個人事業主の所得税とは
個人事業主が事業によって売上等を得ていた場合は、翌年の2月16日から3月15日の間に確定申告を行い、所得税を納税しなければなりません。
所得税とは何か、所得から控除できるものは何かについて解説します。
所得税とは
個人事業主が事業によって一年間に所得を得た場合は、所得税がかかります。
具体的に納付すべき所得税額は、次の計算式で算出します。
収入-経費=所得
所得-所得控除=課税所得
課税所得×所得税率-控除額=所得税額
所得税額-税額控除=納付すべき所得税額
所得税は累進課税方式
所得税は、所得額が高ければ高いほど税率が高くなる累進課税方式が採用されています。
例えば、課税される所得金額が195万円以下ならば、税率は5%ですが、4000万円以上になると税率は45%になります。
また、695万円〜900万円だと23%で、900万円〜1800万円だと33%になります。
ちなみに、法人税の税率は原則として23.2%となっており、中小企業なら税率の軽減措置を受けられます。

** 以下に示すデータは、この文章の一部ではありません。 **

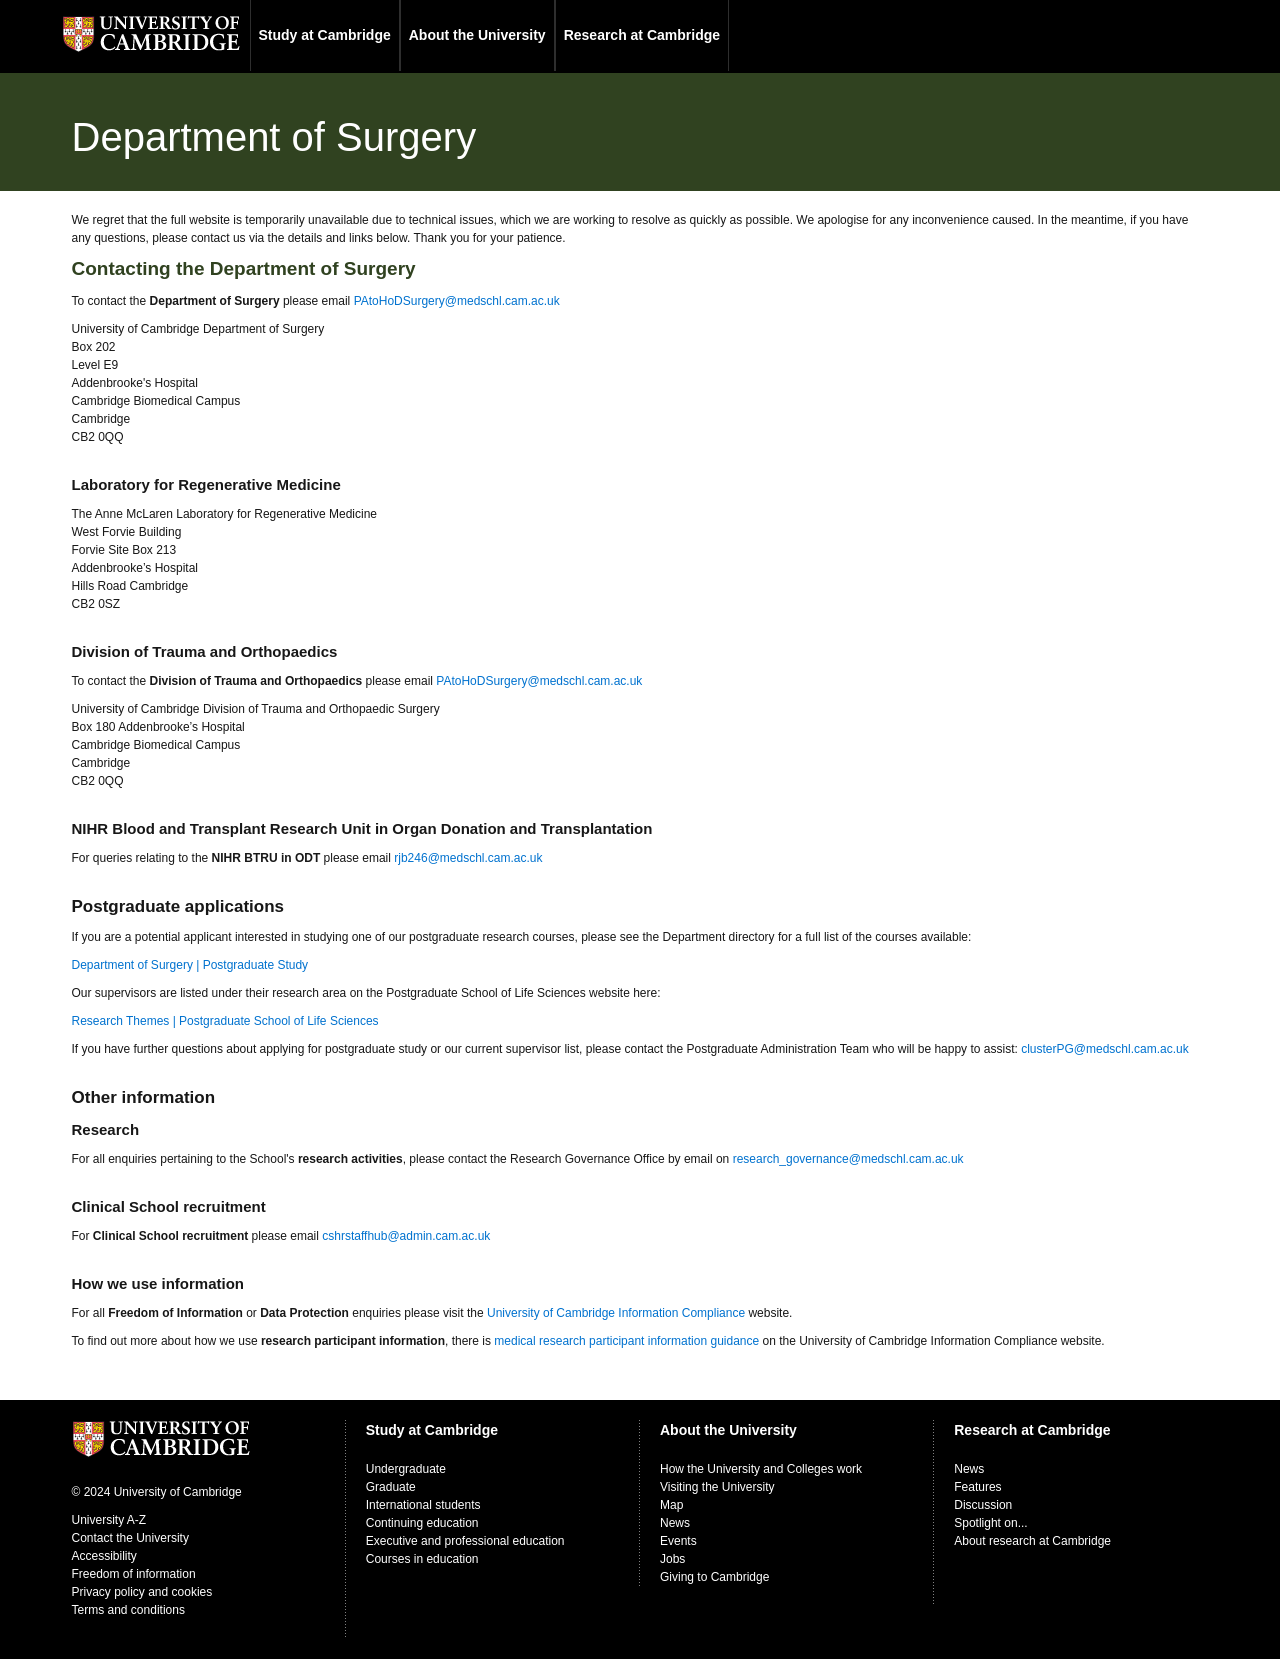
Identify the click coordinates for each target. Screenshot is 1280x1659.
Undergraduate (406, 1469)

そのため、課税所得が900万円以上となった場合は、法人化を検討すべきタイミングとされているわけです。
個人事業主の所得税額の求め方
個人事業主の所得税額は、個人事業主自身が算出しなければなりません。
計算した結果を確定申告として提出するわけです。
課税対象となる所得
所得とは、収入から必要経費を差し引いた儲けのことです。
所得は、次の10種類に分類されており、それぞれの所得の内容と計算方法が所得税法に定められています。
- 利子所得
- 配当所得
- 不動産所得
- 事業所得
- 給与所得
- 退職所得
- 山林所得
- 譲渡所得
- 一時所得
- 雑所得
個人事業主に関係ある所得は主に、「事業所得」です。
事業所得の金額は、「総収入金額-必要経費」で計算して求めます。
総収入金額は事業から生ずる売上金額が代表例ですが次のようなものも含みます。
- 金銭以外の物や権利その他の経済的利益の価額
- 商品を自家用に消費した場合や贈与した場合のその商品の価額
- 商品などの棚卸資産について損失を受けたことにより支払を受ける保険金や損害賠償金等
- 空箱や作業くずなどの売却代金
- 仕入割引やリベート収入
必要経費は、次のようなものです。
- 売上原価
- 給与、賃金
- 地代、家賃
- 減価償却費
所得控除
事業所得などを計算して全体の所得が確定したら、所得控除できる項目を差し引いていきます。
所得控除の種類は次のとおりです。
- 雑損控除
- 医療費控除
- 社会保険料控除
- 小規模企業共済等掛金控除
- 生命保険料控除
- 地震保険料控除
- 寄附金控除
- 障害者控除
- 寡婦控除
- ひとり親控除
- 勤労学生控除
- 配偶者控除
- 配偶者特別控除
- 扶養控除
- 基礎控除
所得控除後の金額を「課税所得」といいます。
課税所得に応じた所得税額の算出
課税所得に応じた所得税額を所得税の速算表により計算します。
課税所得が195万円以上の場合は、控除額も差し引くことを忘れないようにしましょう。
例えば、200万円の場合は次のように計算します。
200万円×10%-97,500円=102,500円
このようにして計算して算出したものが基本的に納税すべき所得税額になります。
税額控除
上記の所得税額からさらに税額控除できる場合もあります。
特に青色申告者の場合は、一定の要件を満たすことで様々な税額控除を受けられます。
個人事業主の所得税の支払い方法
個人事業主の所得税の支払い方法は、源泉徴収と確定申告による支払い方法があります。
源泉徴収は、源泉徴収の対象となる仕事をしている場合に、報酬の支払い者である事業主が報酬額から所得税額を差し引いて代わりに納税する方法です。
なお、源泉徴収が行われている場合でも確定申告は必要です。
確定申告は、毎年1月1日から12月31日までに得た所得額を計算したうえで、翌年の2月16日から3月15日の間に所轄の税務署に提出する形で行います。
所得税の納付期限は、確定申告の提出期限と同じ3月15日です。
以下のいずれかの方法により納付します。
- 振替納税
- ダイレクト納付(e-Taxによる口座振替)
- インターネットバンキング等
- クレジットカード納付
- スマホアプリ納付
- コンビニ納付(QRコード)
- 現金納付
まとめ
個人事業主の所得税は、国税庁の確定申告書等作成コーナーで確定申告書を作成することで算出することができます。
基本的なことは、国税庁のサイトで確認すれば分かりますが、難しい場合は、税理士などの専門家に相談しながら作成を進めていきましょう。